### Instructions to follow
Write out again each line of the material below, unchanged, from the first one to the line that holds "Как Присоединиться к Земельно Родовой Общине".

### Data for processing
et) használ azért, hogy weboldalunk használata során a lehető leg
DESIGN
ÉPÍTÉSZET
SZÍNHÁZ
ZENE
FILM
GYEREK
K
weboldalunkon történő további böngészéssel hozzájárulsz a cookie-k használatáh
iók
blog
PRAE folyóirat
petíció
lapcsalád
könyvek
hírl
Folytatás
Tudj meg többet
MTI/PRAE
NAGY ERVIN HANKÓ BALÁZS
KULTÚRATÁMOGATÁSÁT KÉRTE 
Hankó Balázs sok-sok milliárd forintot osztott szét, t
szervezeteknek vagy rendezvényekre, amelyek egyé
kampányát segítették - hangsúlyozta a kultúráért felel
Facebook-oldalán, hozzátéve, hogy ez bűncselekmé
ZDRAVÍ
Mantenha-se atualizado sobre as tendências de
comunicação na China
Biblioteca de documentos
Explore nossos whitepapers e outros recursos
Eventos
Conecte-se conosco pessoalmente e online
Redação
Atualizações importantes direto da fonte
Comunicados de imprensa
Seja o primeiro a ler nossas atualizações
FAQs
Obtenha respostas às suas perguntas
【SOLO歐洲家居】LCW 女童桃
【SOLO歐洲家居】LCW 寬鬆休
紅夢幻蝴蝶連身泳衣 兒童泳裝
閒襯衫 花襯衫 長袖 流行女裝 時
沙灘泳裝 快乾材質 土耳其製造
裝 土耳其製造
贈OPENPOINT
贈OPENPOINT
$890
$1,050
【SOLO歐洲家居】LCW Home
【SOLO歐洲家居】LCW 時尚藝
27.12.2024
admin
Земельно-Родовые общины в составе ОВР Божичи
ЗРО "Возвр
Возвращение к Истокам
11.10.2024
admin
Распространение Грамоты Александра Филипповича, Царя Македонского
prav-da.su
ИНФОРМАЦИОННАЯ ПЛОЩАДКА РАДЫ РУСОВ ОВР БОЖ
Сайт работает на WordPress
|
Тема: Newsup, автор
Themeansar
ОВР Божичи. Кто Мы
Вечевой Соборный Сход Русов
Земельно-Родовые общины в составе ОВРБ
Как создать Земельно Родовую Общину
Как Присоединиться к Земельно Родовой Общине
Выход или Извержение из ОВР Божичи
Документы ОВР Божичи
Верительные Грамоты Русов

### Exercise solution
et) használ azért, hogy weboldalunk használata során a lehető leg
DESIGN
ÉPÍTÉSZET
SZÍNHÁZ
ZENE
FILM
GYEREK
K
weboldalunkon történő további böngészéssel hozzájárulsz a cookie-k használatáh
iók
blog
PRAE folyóirat
petíció
lapcsalád
könyvek
hírl
Folytatás
Tudj meg többet
MTI/PRAE
NAGY ERVIN HANKÓ BALÁZS
KULTÚRATÁMOGATÁSÁT KÉRTE 
Hankó Balázs sok-sok milliárd forintot osztott szét, t
szervezeteknek vagy rendezvényekre, amelyek egyé
kampányát segítették - hangsúlyozta a kultúráért felel
Facebook-oldalán, hozzátéve, hogy ez bűncselekmé
ZDRAVÍ
Mantenha-se atualizado sobre as tendências de
comunicação na China
Biblioteca de documentos
Explore nossos whitepapers e outros recursos
Eventos
Conecte-se conosco pessoalmente e online
Redação
Atualizações importantes direto da fonte
Comunicados de imprensa
Seja o primeiro a ler nossas atualizações
FAQs
Obtenha respostas às suas perguntas
【SOLO歐洲家居】LCW 女童桃
【SOLO歐洲家居】LCW 寬鬆休
紅夢幻蝴蝶連身泳衣 兒童泳裝
閒襯衫 花襯衫 長袖 流行女裝 時
沙灘泳裝 快乾材質 土耳其製造
裝 土耳其製造
贈OPENPOINT
贈OPENPOINT
$890
$1,050
【SOLO歐洲家居】LCW Home
【SOLO歐洲家居】LCW 時尚藝
27.12.2024
admin
Земельно-Родовые общины в составе ОВР Божичи
ЗРО "Возвр
Возвращение к Истокам
11.10.2024
admin
Распространение Грамоты Александра Филипповича, Царя Македонского
prav-da.su
ИНФОРМАЦИОННАЯ ПЛОЩАДКА РАДЫ РУСОВ ОВР БОЖ
Сайт работает на WordPress
|
Тема: Newsup, автор
Themeansar
ОВР Божичи. Кто Мы
Вечевой Соборный Сход Русов
Земельно-Родовые общины в составе ОВРБ
Как создать Земельно Родовую Общину
Как Присоединиться к Земельно Родовой Общине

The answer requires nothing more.